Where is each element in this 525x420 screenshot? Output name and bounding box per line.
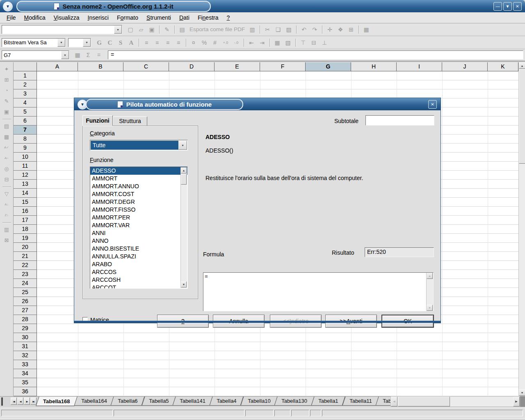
formula-textarea[interactable]: = ▲ ▼ xyxy=(203,272,434,311)
menu-item[interactable]: Dati xyxy=(175,12,194,23)
underline-icon[interactable]: S xyxy=(116,38,126,48)
column-header[interactable]: H xyxy=(351,62,397,71)
row-header[interactable]: 30 xyxy=(14,333,37,342)
formula-scrollbar[interactable]: ▲ ▼ xyxy=(426,273,433,311)
row-header[interactable]: 12 xyxy=(14,171,37,180)
row-header[interactable]: 1 xyxy=(14,71,37,80)
cell-reference-input[interactable] xyxy=(2,51,61,59)
last-sheet-icon[interactable]: ▶| xyxy=(30,397,37,405)
previous-sheet-icon[interactable]: ◀ xyxy=(17,397,23,405)
row-header[interactable]: 5 xyxy=(14,107,37,116)
standard-format-icon[interactable]: # xyxy=(210,38,220,48)
column-header[interactable]: B xyxy=(78,62,123,71)
ungroup-icon[interactable]: ⊠ xyxy=(0,235,13,246)
sort-ascending-icon[interactable]: A↓ xyxy=(0,199,13,210)
print-icon[interactable]: ▥ xyxy=(247,25,257,34)
function-list-item[interactable]: AMMORT.COST xyxy=(90,190,187,198)
remove-decimal-icon[interactable]: -.0 xyxy=(231,38,241,48)
function-autopilot-icon[interactable]: ▦ xyxy=(73,50,82,60)
align-center-icon[interactable]: ≡ xyxy=(152,38,162,48)
window-menu-button[interactable]: ▼ xyxy=(3,2,13,11)
row-header[interactable]: 2 xyxy=(14,80,37,89)
cell-reference-box[interactable]: ▼ xyxy=(2,50,69,59)
column-header[interactable]: F xyxy=(260,62,306,71)
autoformat-icon[interactable]: ▤ xyxy=(0,121,13,132)
function-list-item[interactable]: AMMORT xyxy=(90,175,187,183)
add-decimal-icon[interactable]: +.0 xyxy=(221,38,231,48)
hyperlink-icon[interactable]: ⊞ xyxy=(346,25,356,34)
row-header[interactable]: 20 xyxy=(14,243,37,252)
tab-struttura[interactable]: Struttura xyxy=(113,116,147,126)
row-header[interactable]: 33 xyxy=(14,360,37,369)
function-list-item[interactable]: AMMORT.ANNUO xyxy=(90,183,187,190)
font-size-dropdown-button[interactable]: ▼ xyxy=(83,39,91,47)
sheet-tab[interactable]: Tabella1 xyxy=(311,397,346,406)
sheet-tab[interactable]: Tabella6 xyxy=(111,397,145,406)
group-icon[interactable]: ▥ xyxy=(0,224,13,235)
function-list-item[interactable]: ANNI xyxy=(90,229,187,237)
function-list-item[interactable]: ADESSO xyxy=(90,167,187,175)
increase-indent-icon[interactable]: ⇥ xyxy=(257,38,267,48)
sheet-tab[interactable]: Tabella168 xyxy=(36,397,77,406)
url-input[interactable] xyxy=(2,25,114,34)
column-header[interactable]: E xyxy=(215,62,260,71)
horizontal-scrollbar[interactable]: ◀ ▶ xyxy=(390,396,520,407)
autofilter-icon[interactable]: ▽ xyxy=(0,189,13,199)
row-header[interactable]: 6 xyxy=(14,116,37,126)
align-bottom-icon[interactable]: ⊥ xyxy=(320,38,329,48)
bold-icon[interactable]: G xyxy=(94,38,104,48)
sort-descending-icon[interactable]: Z↓ xyxy=(0,210,13,221)
sum-icon[interactable]: Σ xyxy=(83,50,93,60)
row-header[interactable]: 8 xyxy=(14,135,37,144)
paste-icon[interactable]: ▨ xyxy=(284,25,294,34)
row-header[interactable]: 7 xyxy=(14,126,37,135)
list-scroll-thumb[interactable] xyxy=(181,174,187,185)
row-header[interactable]: 27 xyxy=(14,306,37,315)
scroll-up-button[interactable]: ▲ xyxy=(181,167,187,173)
sheet-tab[interactable]: Tabella164 xyxy=(74,397,114,406)
gallery-icon[interactable]: ▦ xyxy=(361,25,371,34)
subtotal-field[interactable] xyxy=(365,115,434,126)
function-list-scrollbar[interactable]: ▲ ▼ xyxy=(180,167,187,288)
scroll-down-button[interactable]: ▼ xyxy=(181,281,187,288)
minimize-button[interactable]: — xyxy=(493,2,502,11)
font-name-dropdown-button[interactable]: ▼ xyxy=(57,39,65,47)
row-header[interactable]: 16 xyxy=(14,207,37,216)
column-header[interactable]: G xyxy=(306,62,351,71)
undo-icon[interactable]: ↶ xyxy=(299,25,309,34)
sheet-tab[interactable]: Tabella10 xyxy=(240,397,278,406)
percent-format-icon[interactable]: % xyxy=(199,38,209,48)
open-icon[interactable]: ▱ xyxy=(136,25,146,34)
row-header[interactable]: 18 xyxy=(14,225,37,234)
menu-item[interactable]: Modifica xyxy=(20,12,50,23)
align-justify-icon[interactable]: ≡ xyxy=(173,38,183,48)
row-header[interactable]: 19 xyxy=(14,234,37,243)
tab-split-handle[interactable] xyxy=(1,397,3,406)
function-list-item[interactable]: ARCCOS xyxy=(90,268,187,276)
row-header[interactable]: 31 xyxy=(14,342,37,351)
row-header[interactable]: 21 xyxy=(14,252,37,261)
align-top-icon[interactable]: ⊤ xyxy=(298,38,308,48)
menu-item[interactable]: ? xyxy=(222,12,234,23)
column-header[interactable]: C xyxy=(123,62,169,71)
row-header[interactable]: 25 xyxy=(14,288,37,297)
menu-item[interactable]: Finestra xyxy=(194,12,223,23)
next-sheet-icon[interactable]: ▶ xyxy=(24,397,30,405)
row-header[interactable]: 34 xyxy=(14,369,37,378)
export-pdf-label[interactable]: Esporta come file PDF xyxy=(188,25,247,34)
horizontal-scroll-thumb[interactable] xyxy=(398,397,450,406)
italic-icon[interactable]: C xyxy=(105,38,115,48)
font-color-icon[interactable]: A xyxy=(126,38,136,48)
column-header[interactable]: A xyxy=(37,62,78,71)
borders-icon[interactable]: ▦ xyxy=(272,38,282,48)
background-color-icon[interactable]: ▧ xyxy=(283,38,293,48)
function-list-item[interactable]: ARCCOSH xyxy=(90,276,187,284)
scroll-down-button[interactable]: ▼ xyxy=(427,305,433,311)
row-header[interactable]: 17 xyxy=(14,216,37,225)
scroll-left-button[interactable]: ◀ xyxy=(391,397,397,406)
insert-cells-icon[interactable]: ⊞ xyxy=(0,75,13,85)
font-size-combobox[interactable]: ▼ xyxy=(68,38,91,47)
find-replace-icon[interactable]: ◎ xyxy=(0,164,13,174)
scroll-down-button[interactable]: ▼ xyxy=(519,389,525,396)
scroll-up-button[interactable]: ▲ xyxy=(519,62,525,69)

□ □ □ □ □

EXERCISE AIM: Please repeat the entries above exactly, leaving out any pictures.

THE COMPLETED TASK:
Where is each element in this 525x420 screenshot? Output name and bounding box per line.
formula-textarea[interactable]: = ▲ ▼ xyxy=(203,272,434,311)
menu-item[interactable]: Dati xyxy=(175,12,194,23)
underline-icon[interactable]: S xyxy=(116,38,126,48)
column-header[interactable]: H xyxy=(351,62,397,71)
row-header[interactable]: 30 xyxy=(14,333,37,342)
formula-scrollbar[interactable]: ▲ ▼ xyxy=(426,273,433,311)
row-header[interactable]: 12 xyxy=(14,171,37,180)
row-header[interactable]: 1 xyxy=(14,71,37,80)
cell-reference-input[interactable] xyxy=(2,51,61,59)
last-sheet-icon[interactable]: ▶| xyxy=(30,397,37,405)
previous-sheet-icon[interactable]: ◀ xyxy=(17,397,23,405)
row-header[interactable]: 5 xyxy=(14,107,37,116)
standard-format-icon[interactable]: # xyxy=(210,38,220,48)
column-header[interactable]: B xyxy=(78,62,123,71)
ungroup-icon[interactable]: ⊠ xyxy=(0,235,13,246)
sort-ascending-icon[interactable]: A↓ xyxy=(0,199,13,210)
print-icon[interactable]: ▥ xyxy=(247,25,257,34)
function-list-item[interactable]: AMMORT.COST xyxy=(90,190,187,198)
remove-decimal-icon[interactable]: -.0 xyxy=(231,38,241,48)
function-autopilot-icon[interactable]: ▦ xyxy=(73,50,82,60)
align-center-icon[interactable]: ≡ xyxy=(152,38,162,48)
window-menu-button[interactable]: ▼ xyxy=(3,2,13,11)
row-header[interactable]: 2 xyxy=(14,80,37,89)
cell-reference-box[interactable]: ▼ xyxy=(2,50,69,59)
column-header[interactable]: F xyxy=(260,62,306,71)
autoformat-icon[interactable]: ▤ xyxy=(0,121,13,132)
function-list-item[interactable]: AMMORT xyxy=(90,175,187,183)
add-decimal-icon[interactable]: +.0 xyxy=(221,38,231,48)
hyperlink-icon[interactable]: ⊞ xyxy=(346,25,356,34)
row-header[interactable]: 20 xyxy=(14,243,37,252)
tab-struttura[interactable]: Struttura xyxy=(113,116,147,126)
row-header[interactable]: 33 xyxy=(14,360,37,369)
function-list-item[interactable]: AMMORT.ANNUO xyxy=(90,183,187,190)
font-size-dropdown-button[interactable]: ▼ xyxy=(83,39,91,47)
sheet-tab[interactable]: Tabella1 xyxy=(311,397,346,406)
sheet-tab[interactable]: Tabella6 xyxy=(111,397,145,406)
group-icon[interactable]: ▥ xyxy=(0,224,13,235)
function-list-item[interactable]: ANNI xyxy=(90,229,187,237)
function-list-item[interactable]: ADESSO xyxy=(90,167,187,175)
increase-indent-icon[interactable]: ⇥ xyxy=(257,38,267,48)
sheet-tab[interactable]: Tabella168 xyxy=(36,397,77,406)
url-input[interactable] xyxy=(2,25,114,34)
column-header[interactable]: E xyxy=(215,62,260,71)
horizontal-scrollbar[interactable]: ◀ ▶ xyxy=(390,396,520,407)
autofilter-icon[interactable]: ▽ xyxy=(0,189,13,199)
row-header[interactable]: 6 xyxy=(14,116,37,126)
align-bottom-icon[interactable]: ⊥ xyxy=(320,38,329,48)
bold-icon[interactable]: G xyxy=(94,38,104,48)
sort-descending-icon[interactable]: Z↓ xyxy=(0,210,13,221)
sum-icon[interactable]: Σ xyxy=(83,50,93,60)
row-header[interactable]: 8 xyxy=(14,135,37,144)
paste-icon[interactable]: ▨ xyxy=(284,25,294,34)
row-header[interactable]: 7 xyxy=(14,126,37,135)
list-scroll-thumb[interactable] xyxy=(181,174,187,185)
row-header[interactable]: 27 xyxy=(14,306,37,315)
scroll-up-button[interactable]: ▲ xyxy=(181,167,187,173)
sheet-tab[interactable]: Tabella164 xyxy=(74,397,114,406)
gallery-icon[interactable]: ▦ xyxy=(361,25,371,34)
subtotal-field[interactable] xyxy=(365,115,434,126)
function-list-scrollbar[interactable]: ▲ ▼ xyxy=(180,167,187,288)
scroll-down-button[interactable]: ▼ xyxy=(181,281,187,288)
minimize-button[interactable]: — xyxy=(493,2,502,11)
font-name-dropdown-button[interactable]: ▼ xyxy=(57,39,65,47)
row-header[interactable]: 16 xyxy=(14,207,37,216)
column-header[interactable]: G xyxy=(306,62,351,71)
undo-icon[interactable]: ↶ xyxy=(299,25,309,34)
sheet-tab[interactable]: Tabella10 xyxy=(240,397,278,406)
percent-format-icon[interactable]: % xyxy=(199,38,209,48)
open-icon[interactable]: ▱ xyxy=(136,25,146,34)
row-header[interactable]: 18 xyxy=(14,225,37,234)
menu-item[interactable]: Modifica xyxy=(20,12,50,23)
align-justify-icon[interactable]: ≡ xyxy=(173,38,183,48)
row-header[interactable]: 19 xyxy=(14,234,37,243)
tab-split-handle[interactable] xyxy=(1,397,3,406)
function-list-item[interactable]: ARCCOS xyxy=(90,268,187,276)
row-header[interactable]: 31 xyxy=(14,342,37,351)
row-header[interactable]: 21 xyxy=(14,252,37,261)
align-top-icon[interactable]: ⊤ xyxy=(298,38,308,48)
menu-item[interactable]: ? xyxy=(222,12,234,23)
column-header[interactable]: C xyxy=(123,62,169,71)
row-header[interactable]: 25 xyxy=(14,288,37,297)
menu-item[interactable]: Finestra xyxy=(194,12,223,23)
next-sheet-icon[interactable]: ▶ xyxy=(24,397,30,405)
row-header[interactable]: 34 xyxy=(14,369,37,378)
export-pdf-label[interactable]: Esporta come file PDF xyxy=(188,25,247,34)
horizontal-scroll-thumb[interactable] xyxy=(398,397,450,406)
italic-icon[interactable]: C xyxy=(105,38,115,48)
font-color-icon[interactable]: A xyxy=(126,38,136,48)
column-header[interactable]: A xyxy=(37,62,78,71)
borders-icon[interactable]: ▦ xyxy=(272,38,282,48)
background-color-icon[interactable]: ▧ xyxy=(283,38,293,48)
function-list-item[interactable]: ARCCOSH xyxy=(90,276,187,284)
scroll-down-button[interactable]: ▼ xyxy=(427,305,433,311)
row-header[interactable]: 17 xyxy=(14,216,37,225)
scroll-left-button[interactable]: ◀ xyxy=(391,397,397,406)
insert-cells-icon[interactable]: ⊞ xyxy=(0,75,13,85)
font-size-combobox[interactable]: ▼ xyxy=(68,38,91,47)
find-replace-icon[interactable]: ◎ xyxy=(0,164,13,174)
scroll-down-button[interactable]: ▼ xyxy=(519,389,525,396)
scroll-up-button[interactable]: ▲ xyxy=(519,62,525,69)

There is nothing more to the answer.